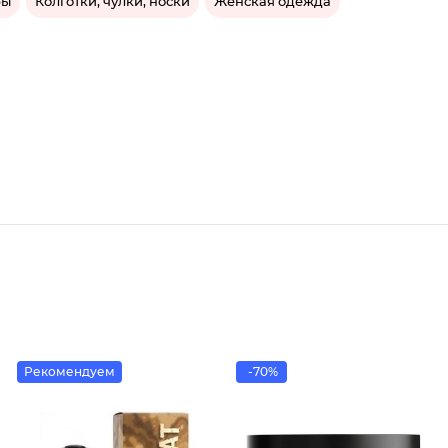
ры
Колготки, чулки, носки
Женская одежда
Рекомендуем
-70%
┄┄┄┄┄┄┄┄┄┄
* [What to work on]:
Would you repeat each line of the listing exactly, skipping any picture?

* [Result of the exercise]:
ры
Колготки, чулки, носки
Женская одежда
Рекомендуем
-70%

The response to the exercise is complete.